When Shibboleth needs metadata for a partner, it runs down the list of configured sources in the order in which they were configured checking each source for configuration data for the unique identity string for that partner. When it finds a match, it uses that metadata.
This creates two obvious special sources. One source we can call "the junk at the end of the list" or just the additions. The additions metadata can be used to add new configured partners, but because it comes at the end and will not be searched if the name if found in an earlier search, anything put in the additions cannot change an already configured metadata source. This file is totally safe. It cannot change any existing service. It can only add brand new configurations for new partners.
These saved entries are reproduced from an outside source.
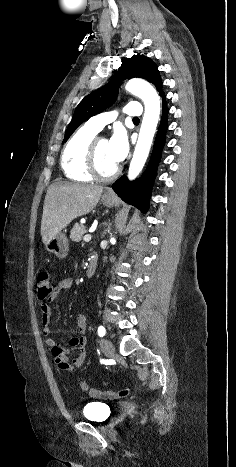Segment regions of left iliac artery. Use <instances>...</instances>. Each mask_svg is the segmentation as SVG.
I'll return each instance as SVG.
<instances>
[{
  "label": "left iliac artery",
  "instance_id": "44dca946",
  "mask_svg": "<svg viewBox=\"0 0 236 467\" xmlns=\"http://www.w3.org/2000/svg\"><path fill=\"white\" fill-rule=\"evenodd\" d=\"M105 334H106V330H105L104 326H102V325L99 326V327H98V335H99V337H103Z\"/></svg>",
  "mask_w": 236,
  "mask_h": 467
}]
</instances>
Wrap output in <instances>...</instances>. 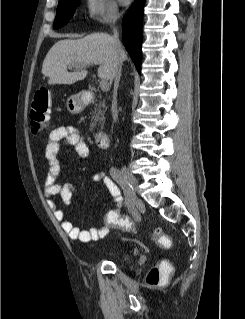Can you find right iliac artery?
<instances>
[{
    "label": "right iliac artery",
    "instance_id": "right-iliac-artery-1",
    "mask_svg": "<svg viewBox=\"0 0 245 319\" xmlns=\"http://www.w3.org/2000/svg\"><path fill=\"white\" fill-rule=\"evenodd\" d=\"M110 175L112 176V178L122 187V189L124 190V194H125V203L128 207V209L131 211V213L133 214V216H137V211L135 209L134 206V197L132 195V190L130 185H128L124 175L122 174V172L120 170H118L115 167H112L110 169ZM111 189H112V194L113 195H120V191L117 188V186L111 182ZM120 199H122V197L120 196Z\"/></svg>",
    "mask_w": 245,
    "mask_h": 319
}]
</instances>
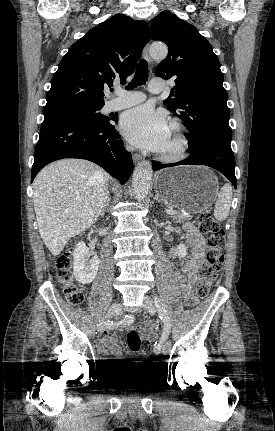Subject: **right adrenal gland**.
<instances>
[{
	"mask_svg": "<svg viewBox=\"0 0 275 431\" xmlns=\"http://www.w3.org/2000/svg\"><path fill=\"white\" fill-rule=\"evenodd\" d=\"M109 203H110V197H108V198H107V200H106V202H105V204H104V206H103V209H102V211H101V216H104L105 211L107 210V208H108V206H109Z\"/></svg>",
	"mask_w": 275,
	"mask_h": 431,
	"instance_id": "obj_1",
	"label": "right adrenal gland"
}]
</instances>
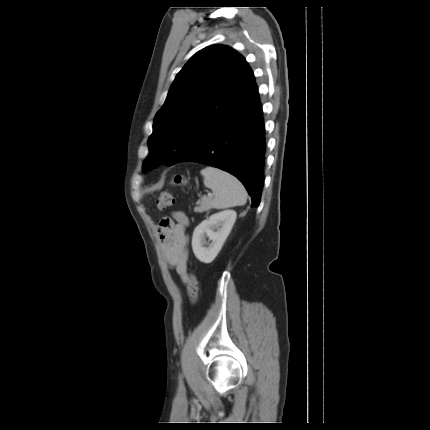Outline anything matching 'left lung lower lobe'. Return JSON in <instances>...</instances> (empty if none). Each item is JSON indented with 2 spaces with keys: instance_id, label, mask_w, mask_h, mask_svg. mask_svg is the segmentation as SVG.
Returning a JSON list of instances; mask_svg holds the SVG:
<instances>
[{
  "instance_id": "left-lung-lower-lobe-1",
  "label": "left lung lower lobe",
  "mask_w": 430,
  "mask_h": 430,
  "mask_svg": "<svg viewBox=\"0 0 430 430\" xmlns=\"http://www.w3.org/2000/svg\"><path fill=\"white\" fill-rule=\"evenodd\" d=\"M265 130L258 89L233 114L201 125L193 141L169 165L192 161L237 177L258 207L264 184Z\"/></svg>"
}]
</instances>
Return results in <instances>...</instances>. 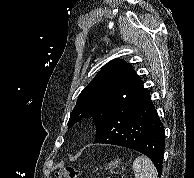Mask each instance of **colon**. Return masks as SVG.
<instances>
[{
	"label": "colon",
	"mask_w": 194,
	"mask_h": 178,
	"mask_svg": "<svg viewBox=\"0 0 194 178\" xmlns=\"http://www.w3.org/2000/svg\"><path fill=\"white\" fill-rule=\"evenodd\" d=\"M81 171L72 166H66L56 172V178H79Z\"/></svg>",
	"instance_id": "1"
}]
</instances>
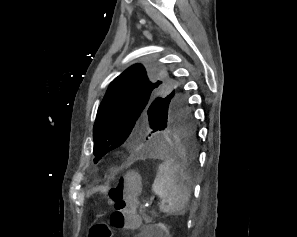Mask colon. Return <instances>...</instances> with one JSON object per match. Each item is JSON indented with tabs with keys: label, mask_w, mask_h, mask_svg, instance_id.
<instances>
[{
	"label": "colon",
	"mask_w": 297,
	"mask_h": 237,
	"mask_svg": "<svg viewBox=\"0 0 297 237\" xmlns=\"http://www.w3.org/2000/svg\"><path fill=\"white\" fill-rule=\"evenodd\" d=\"M139 178L135 173L124 176L108 190V201L113 207L108 222L94 224L89 237H110L113 230H134L141 224L137 214Z\"/></svg>",
	"instance_id": "colon-1"
}]
</instances>
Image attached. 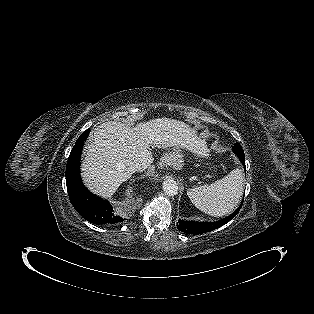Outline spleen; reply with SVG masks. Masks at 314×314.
<instances>
[{
  "instance_id": "obj_1",
  "label": "spleen",
  "mask_w": 314,
  "mask_h": 314,
  "mask_svg": "<svg viewBox=\"0 0 314 314\" xmlns=\"http://www.w3.org/2000/svg\"><path fill=\"white\" fill-rule=\"evenodd\" d=\"M243 184L242 170L235 169L210 185L188 189L187 195L196 208L211 216L220 217L231 213L237 206Z\"/></svg>"
}]
</instances>
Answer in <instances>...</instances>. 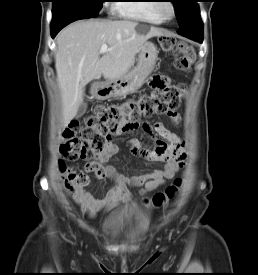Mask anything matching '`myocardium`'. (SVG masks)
Instances as JSON below:
<instances>
[{
  "label": "myocardium",
  "mask_w": 258,
  "mask_h": 275,
  "mask_svg": "<svg viewBox=\"0 0 258 275\" xmlns=\"http://www.w3.org/2000/svg\"><path fill=\"white\" fill-rule=\"evenodd\" d=\"M161 3H157L156 4V11L158 13V15L160 16V18L163 21H171L176 17V8L174 6L173 3L171 2H164V1H160ZM169 7L171 9V13L170 15H166L164 13V7Z\"/></svg>",
  "instance_id": "obj_1"
}]
</instances>
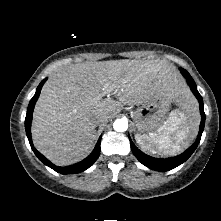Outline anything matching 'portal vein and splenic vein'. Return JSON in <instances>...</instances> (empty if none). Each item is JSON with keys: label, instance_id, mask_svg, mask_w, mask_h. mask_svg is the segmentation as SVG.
<instances>
[{"label": "portal vein and splenic vein", "instance_id": "1", "mask_svg": "<svg viewBox=\"0 0 221 221\" xmlns=\"http://www.w3.org/2000/svg\"><path fill=\"white\" fill-rule=\"evenodd\" d=\"M106 91H107V92H111V91H112V88H107Z\"/></svg>", "mask_w": 221, "mask_h": 221}]
</instances>
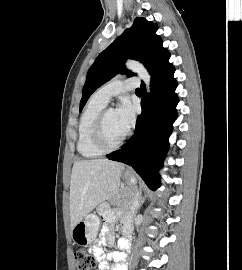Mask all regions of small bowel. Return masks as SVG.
<instances>
[{"instance_id": "obj_1", "label": "small bowel", "mask_w": 242, "mask_h": 270, "mask_svg": "<svg viewBox=\"0 0 242 270\" xmlns=\"http://www.w3.org/2000/svg\"><path fill=\"white\" fill-rule=\"evenodd\" d=\"M103 219L105 225L100 233V242L96 245H93L90 251L99 262L100 270H126V256L123 252L115 251L106 255L103 248L106 246L111 247L114 245L112 226L118 220L121 223V229L123 234L125 235L118 242V245L121 248H126L129 245V236L132 231L131 221L128 218L119 219L114 213L109 211L103 213ZM112 261L116 262V264L113 267H110L109 264Z\"/></svg>"}]
</instances>
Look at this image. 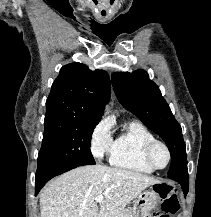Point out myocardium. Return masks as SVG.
I'll return each instance as SVG.
<instances>
[{
    "mask_svg": "<svg viewBox=\"0 0 211 217\" xmlns=\"http://www.w3.org/2000/svg\"><path fill=\"white\" fill-rule=\"evenodd\" d=\"M157 146L163 147L167 153V162L163 167L156 165L154 160H153V151L155 150V148ZM144 159H145L146 163L154 170H163L170 164L171 159H172V154H171L170 148L168 147V145L164 141L154 139V140L150 141L149 143H147V145L145 146Z\"/></svg>",
    "mask_w": 211,
    "mask_h": 217,
    "instance_id": "f54148a6",
    "label": "myocardium"
}]
</instances>
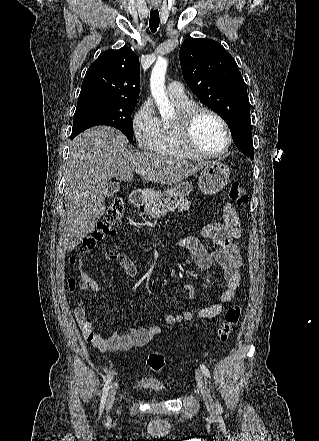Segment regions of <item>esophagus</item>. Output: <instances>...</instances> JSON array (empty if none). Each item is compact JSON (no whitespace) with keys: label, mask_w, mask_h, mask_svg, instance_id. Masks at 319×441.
<instances>
[{"label":"esophagus","mask_w":319,"mask_h":441,"mask_svg":"<svg viewBox=\"0 0 319 441\" xmlns=\"http://www.w3.org/2000/svg\"><path fill=\"white\" fill-rule=\"evenodd\" d=\"M153 9H156V6H153Z\"/></svg>","instance_id":"34e87169"}]
</instances>
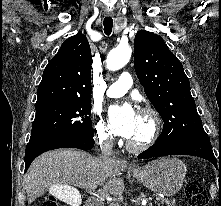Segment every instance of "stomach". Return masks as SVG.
Listing matches in <instances>:
<instances>
[{"label":"stomach","mask_w":221,"mask_h":206,"mask_svg":"<svg viewBox=\"0 0 221 206\" xmlns=\"http://www.w3.org/2000/svg\"><path fill=\"white\" fill-rule=\"evenodd\" d=\"M186 172V166L181 160L163 157L133 172V176L154 192L172 195L182 187Z\"/></svg>","instance_id":"1"}]
</instances>
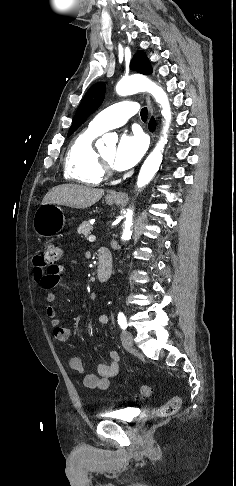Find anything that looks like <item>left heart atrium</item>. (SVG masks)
<instances>
[{
    "mask_svg": "<svg viewBox=\"0 0 236 486\" xmlns=\"http://www.w3.org/2000/svg\"><path fill=\"white\" fill-rule=\"evenodd\" d=\"M146 150V142L142 135L123 134L117 145L113 165L117 170H127L141 159Z\"/></svg>",
    "mask_w": 236,
    "mask_h": 486,
    "instance_id": "39dd6f15",
    "label": "left heart atrium"
}]
</instances>
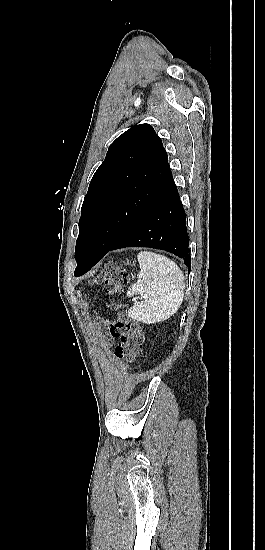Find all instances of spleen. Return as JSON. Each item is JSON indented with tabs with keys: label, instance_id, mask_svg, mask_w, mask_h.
<instances>
[{
	"label": "spleen",
	"instance_id": "3e777b00",
	"mask_svg": "<svg viewBox=\"0 0 265 550\" xmlns=\"http://www.w3.org/2000/svg\"><path fill=\"white\" fill-rule=\"evenodd\" d=\"M140 273L127 296L145 294V300L128 310V317L146 324L164 321L174 315L184 298V275L176 263L150 251L138 253Z\"/></svg>",
	"mask_w": 265,
	"mask_h": 550
}]
</instances>
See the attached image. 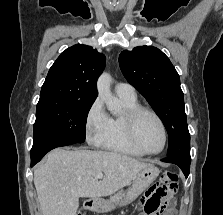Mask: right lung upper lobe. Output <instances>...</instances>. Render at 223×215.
<instances>
[{
    "label": "right lung upper lobe",
    "instance_id": "obj_1",
    "mask_svg": "<svg viewBox=\"0 0 223 215\" xmlns=\"http://www.w3.org/2000/svg\"><path fill=\"white\" fill-rule=\"evenodd\" d=\"M105 62L104 54L90 46L76 44L66 49L50 68L40 98L94 102Z\"/></svg>",
    "mask_w": 223,
    "mask_h": 215
}]
</instances>
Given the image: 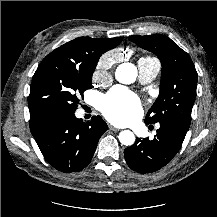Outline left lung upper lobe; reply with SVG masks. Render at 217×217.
Instances as JSON below:
<instances>
[{
    "label": "left lung upper lobe",
    "instance_id": "5c2ea615",
    "mask_svg": "<svg viewBox=\"0 0 217 217\" xmlns=\"http://www.w3.org/2000/svg\"><path fill=\"white\" fill-rule=\"evenodd\" d=\"M129 39L157 55L162 64L159 96L149 109L145 123L175 120L190 126L197 88V72L190 56L164 35L132 36Z\"/></svg>",
    "mask_w": 217,
    "mask_h": 217
}]
</instances>
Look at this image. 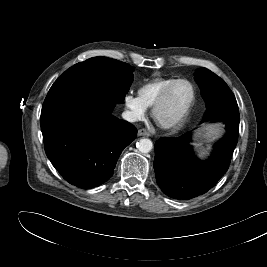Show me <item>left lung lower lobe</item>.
<instances>
[{"instance_id":"1","label":"left lung lower lobe","mask_w":267,"mask_h":267,"mask_svg":"<svg viewBox=\"0 0 267 267\" xmlns=\"http://www.w3.org/2000/svg\"><path fill=\"white\" fill-rule=\"evenodd\" d=\"M204 120L226 124V134L207 162H200L193 156L190 133L178 138L163 137L155 144L156 181L171 198L192 199L206 193L229 167L239 135V110L219 112Z\"/></svg>"}]
</instances>
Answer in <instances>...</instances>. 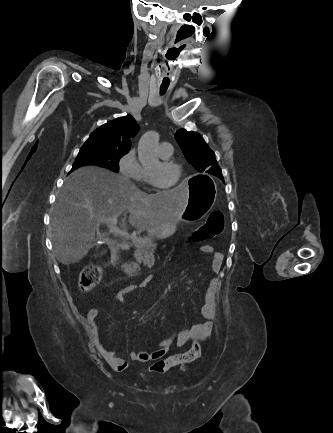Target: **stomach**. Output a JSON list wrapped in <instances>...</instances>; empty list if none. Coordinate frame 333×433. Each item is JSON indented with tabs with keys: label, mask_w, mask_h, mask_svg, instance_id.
I'll use <instances>...</instances> for the list:
<instances>
[{
	"label": "stomach",
	"mask_w": 333,
	"mask_h": 433,
	"mask_svg": "<svg viewBox=\"0 0 333 433\" xmlns=\"http://www.w3.org/2000/svg\"><path fill=\"white\" fill-rule=\"evenodd\" d=\"M189 181L191 182L189 201L182 215H178L176 220L168 222L161 231L153 235L163 238L171 234L178 221L195 225L198 218L204 217L213 208L217 196V187L213 179L205 174H191Z\"/></svg>",
	"instance_id": "obj_1"
}]
</instances>
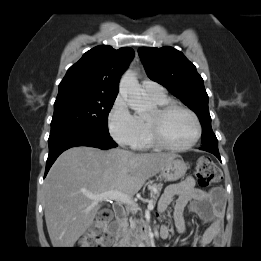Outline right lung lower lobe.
Listing matches in <instances>:
<instances>
[{
    "label": "right lung lower lobe",
    "instance_id": "98d812e1",
    "mask_svg": "<svg viewBox=\"0 0 261 261\" xmlns=\"http://www.w3.org/2000/svg\"><path fill=\"white\" fill-rule=\"evenodd\" d=\"M48 145L49 155L46 162L45 176L57 157L71 147L90 146L106 150L117 146L109 133L90 128H75L50 133Z\"/></svg>",
    "mask_w": 261,
    "mask_h": 261
}]
</instances>
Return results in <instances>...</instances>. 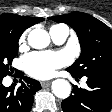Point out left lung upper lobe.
I'll return each mask as SVG.
<instances>
[{
  "label": "left lung upper lobe",
  "instance_id": "1",
  "mask_svg": "<svg viewBox=\"0 0 112 112\" xmlns=\"http://www.w3.org/2000/svg\"><path fill=\"white\" fill-rule=\"evenodd\" d=\"M49 19L68 24L78 35L81 55L67 68L68 71L78 77L112 72V30L107 25L81 12L53 16Z\"/></svg>",
  "mask_w": 112,
  "mask_h": 112
}]
</instances>
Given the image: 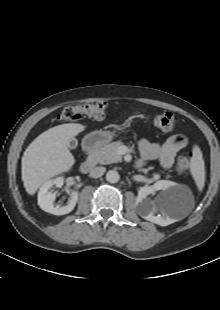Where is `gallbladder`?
<instances>
[{"label": "gallbladder", "mask_w": 220, "mask_h": 310, "mask_svg": "<svg viewBox=\"0 0 220 310\" xmlns=\"http://www.w3.org/2000/svg\"><path fill=\"white\" fill-rule=\"evenodd\" d=\"M77 145H78V141L76 138H71L69 140V148L70 149H75L77 147Z\"/></svg>", "instance_id": "gallbladder-1"}]
</instances>
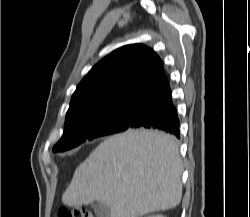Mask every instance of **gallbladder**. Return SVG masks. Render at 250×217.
<instances>
[{
    "mask_svg": "<svg viewBox=\"0 0 250 217\" xmlns=\"http://www.w3.org/2000/svg\"><path fill=\"white\" fill-rule=\"evenodd\" d=\"M91 206L96 214V217H110V209L105 204L101 202H94Z\"/></svg>",
    "mask_w": 250,
    "mask_h": 217,
    "instance_id": "obj_1",
    "label": "gallbladder"
}]
</instances>
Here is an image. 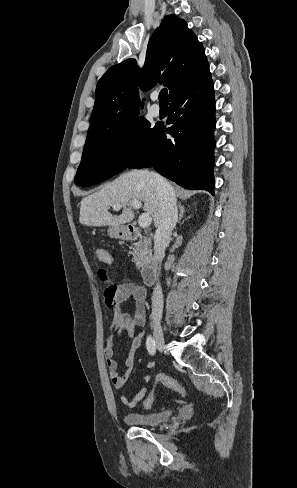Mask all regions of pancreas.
Instances as JSON below:
<instances>
[{
	"label": "pancreas",
	"mask_w": 297,
	"mask_h": 488,
	"mask_svg": "<svg viewBox=\"0 0 297 488\" xmlns=\"http://www.w3.org/2000/svg\"><path fill=\"white\" fill-rule=\"evenodd\" d=\"M133 260L136 267H143L151 258L150 241L146 237H141L138 242L133 244Z\"/></svg>",
	"instance_id": "1"
}]
</instances>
Since mistakes in the file don't affect other configuration, you can change it at any time.
The other extreme is a typically empty file at the start of the list that is the "emergency-override.xml" source. Add anything to this file and it replaces any metadata in any other source. You use it to respond to an emergency when you just need to fix one piece of metadata and you don't care where it came from (InCommon, a local configuration file, whatever). It will be found first and it will fix a reported problem quickly, and then the long term fix can be handled in the normal repair cycle.
This then leaves us with a small number of special cases. Two of our partners (salesforce and cvent) use a technique that we might call the Expanding Metadata File. Every time you define a new application with these systems, instead of getting a new Metadata file you get a one line change to add to the existing Metadata file. In Salesforce, the file looks like:
<md:AssertionConsumerService Binding="urn:oasis:names:tc:SAML:2.0:bindings:HTTP-POST"
Location="https://yale-finance.my.salesforce.com?so=00Di0000000gP9D" index="12"/>
<md:AssertionConsumerService Binding="urn:oasis:names:tc:SAML:2.0:bindings:HTTP-POST"
Location="https://yale-fbo.my.salesforce.com?so=00Di0000000gP9D" index="13"/>
<md:AssertionConsumerService Binding="urn:oasis:names:tc:SAML:2.0:bindings:HTTP-POST"
Location="https://yale-adm.my.salesforce.com?so=00DA0000000ABT0" index="14"/>
The next time someone comes up with a new Salesforce application, it will be index="15" and will have its own unique Location value.
This means that a new type of targeted Jenkins Install job should treat the Salesforce and Cvent metadata files differently from all the other metadata we are managing. Changes to those two files is routine and requires less approval than changes to archer or hewitt.